BEGIN DATA FOR PROCESSING

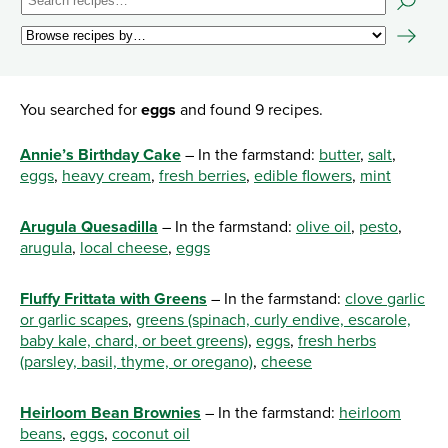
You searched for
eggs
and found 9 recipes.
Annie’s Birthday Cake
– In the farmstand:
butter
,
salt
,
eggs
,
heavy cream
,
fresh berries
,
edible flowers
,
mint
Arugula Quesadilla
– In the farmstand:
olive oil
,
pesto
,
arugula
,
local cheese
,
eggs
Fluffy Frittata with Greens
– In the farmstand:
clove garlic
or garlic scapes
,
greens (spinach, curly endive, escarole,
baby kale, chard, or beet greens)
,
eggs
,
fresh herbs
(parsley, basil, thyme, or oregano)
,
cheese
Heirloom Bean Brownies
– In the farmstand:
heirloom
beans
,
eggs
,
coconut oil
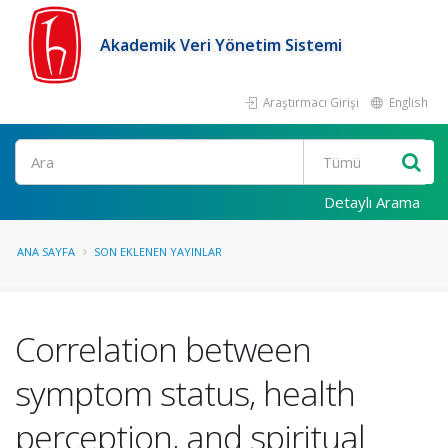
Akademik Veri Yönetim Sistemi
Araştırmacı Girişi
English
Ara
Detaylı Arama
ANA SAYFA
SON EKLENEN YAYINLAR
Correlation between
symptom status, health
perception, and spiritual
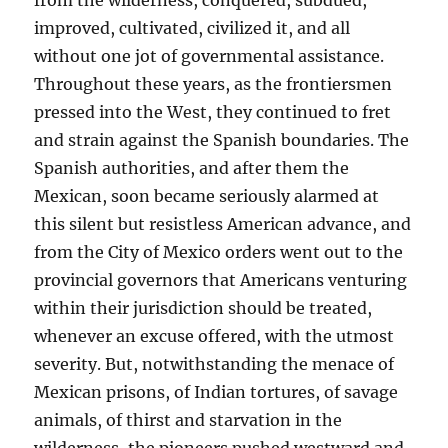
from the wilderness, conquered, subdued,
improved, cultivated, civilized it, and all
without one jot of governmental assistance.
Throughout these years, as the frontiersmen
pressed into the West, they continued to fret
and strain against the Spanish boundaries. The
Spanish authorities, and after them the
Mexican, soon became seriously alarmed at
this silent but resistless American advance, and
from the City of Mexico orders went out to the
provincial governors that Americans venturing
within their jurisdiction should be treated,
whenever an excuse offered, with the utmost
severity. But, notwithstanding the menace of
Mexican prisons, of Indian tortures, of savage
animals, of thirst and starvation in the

END DATA FOR PROCESSING
BEGIN DATA FOR PROCESSING

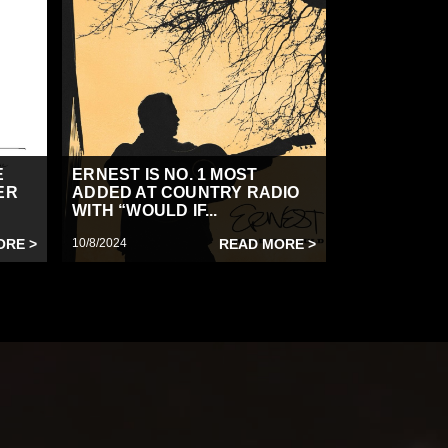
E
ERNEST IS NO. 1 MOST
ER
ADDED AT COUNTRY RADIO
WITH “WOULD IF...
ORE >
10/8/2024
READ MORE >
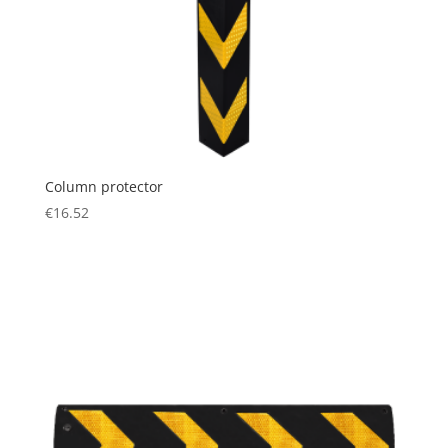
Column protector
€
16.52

END DATA FOR PROCESSING
BEGIN DATA FOR PROCESSING

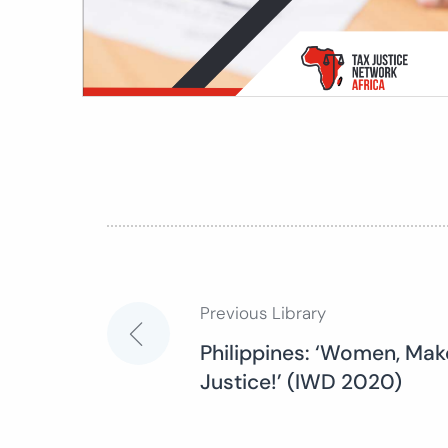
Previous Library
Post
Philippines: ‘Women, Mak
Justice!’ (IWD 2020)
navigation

END DATA FOR PROCESSING

WHAT IS REQUIRED:
Out of the data above, give again only the lines starting at the one holding "provincial governors that Americans venturing" and ending at the one holding "animals, of thirst and starvation in the", unchanged.

WRITTEN RESPONSE:
provincial governors that Americans venturing
within their jurisdiction should be treated,
whenever an excuse offered, with the utmost
severity. But, notwithstanding the menace of
Mexican prisons, of Indian tortures, of savage
animals, of thirst and starvation in the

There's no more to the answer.